I was on a screen share with someone the other day, the IT support person, who I found out after a while was remoted into the Windows 10 machine I was looking at. Even with both of us effectively doing a remote desktop session to the machine, SketchUp work fine. Well, not at first, because it was crashing, but once I figured out why that was, SketchUp was fine.
So, controlling a PC remotely can be done. It may be RDP in particular that fails, and in that case if you can open SketchUp before you connect, it will probably work.
I would be perfectly ok with requiring a network license (as long as they dropped the minimum number of users to get one down to two or so).
Remote desktops are also perfectly capable of having Open GL graphics capability, but it still won’t work on systems that have it unless you go to an older version of SketchUp and considering how many businesses are moving to a model of using cloud based computing these days (including ones that use Revit and AutoCAD), this is something that is absolutely necessary.
It would be impossible to start SketchUp before connecting, as our systems are all remotely run on AWS servers, which are perfectly capable of running AutoCAD and Revit, even rendering works well.
So you are running virtual machines instead of simply RDP:ing.
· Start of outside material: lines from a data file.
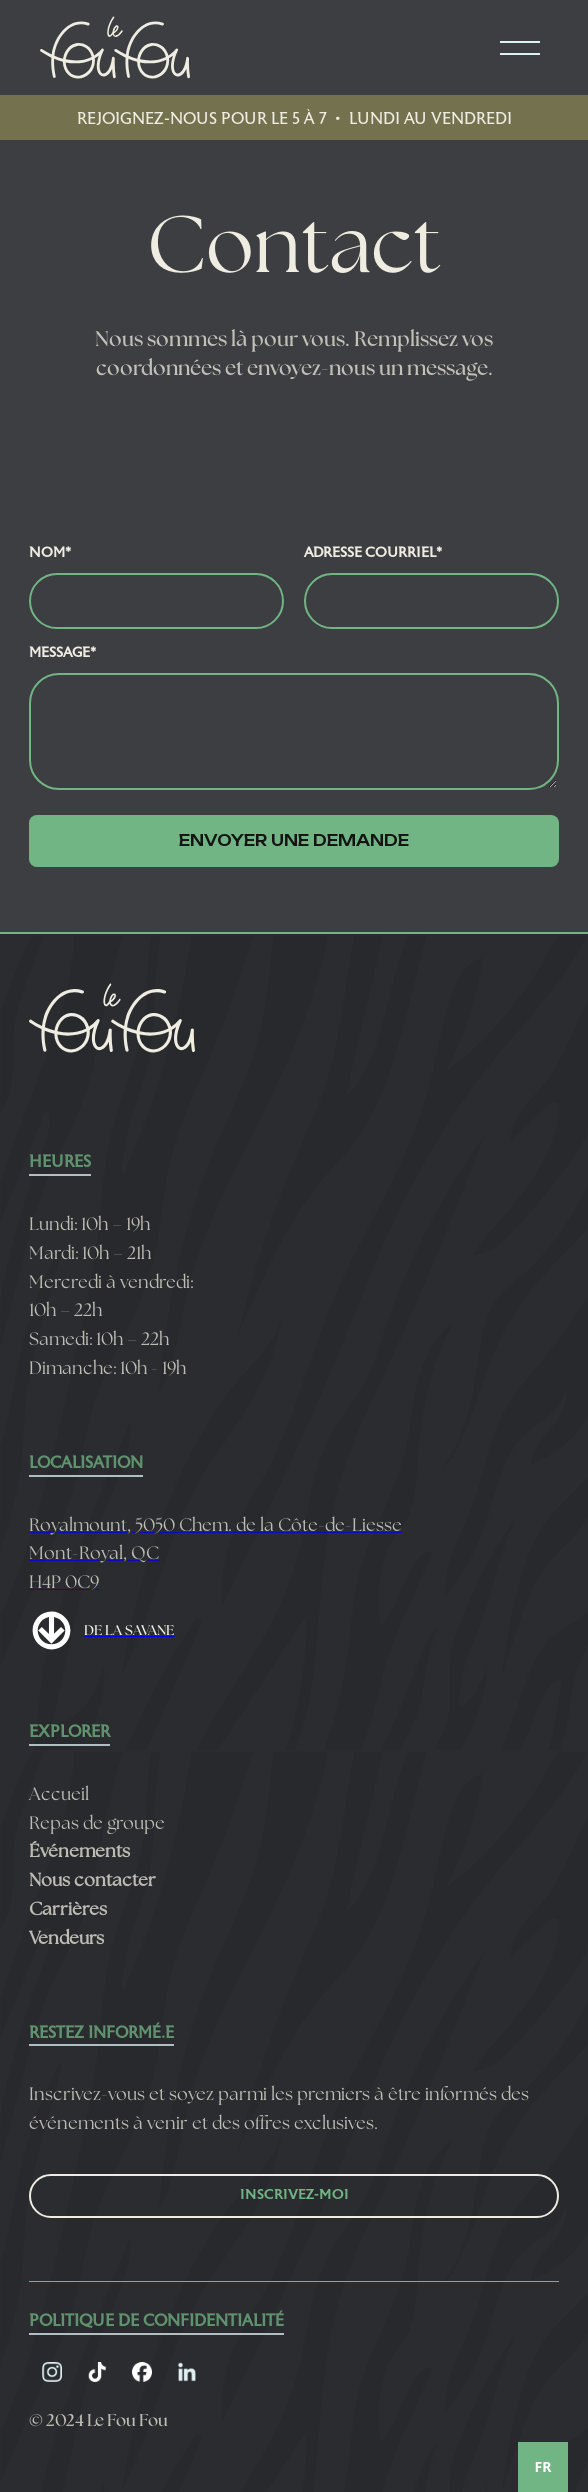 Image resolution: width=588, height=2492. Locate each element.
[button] (520, 48)
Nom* (50, 553)
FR (543, 2466)
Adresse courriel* (373, 553)
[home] (110, 47)
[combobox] (543, 2467)
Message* (62, 653) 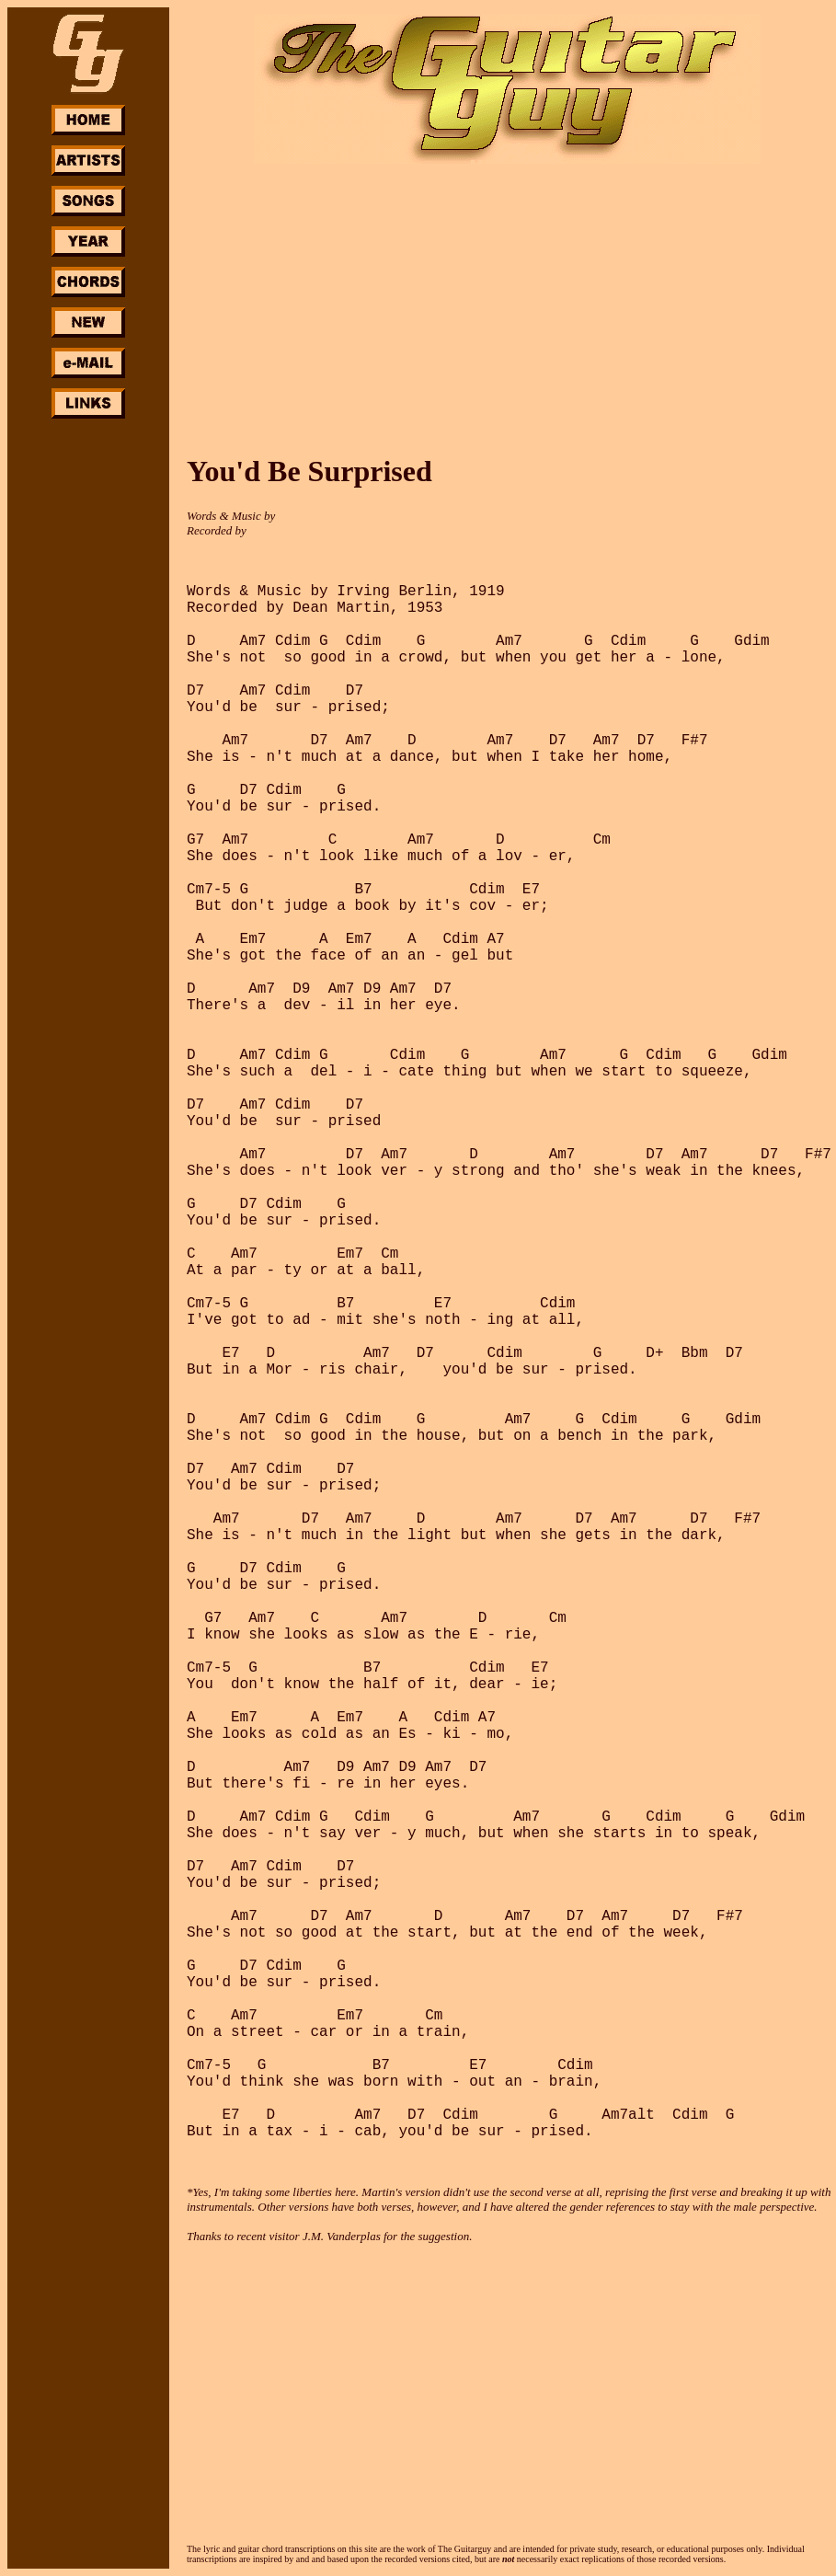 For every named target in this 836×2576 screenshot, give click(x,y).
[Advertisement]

I have tried successfully (v.2018 was the latest version I tried) to run SketchUp on a virtual machine running on a Citrix platform that had a Nvidia graphics system (forgot the details). It worked perfectly, even when connecting through a 3G mobile phone.
It is probably about OpenGL. AutoCad and Revit don’t use OpenGL but DirectX. As in the system I tested, OpenGL probably needs special hardware at the server end to work.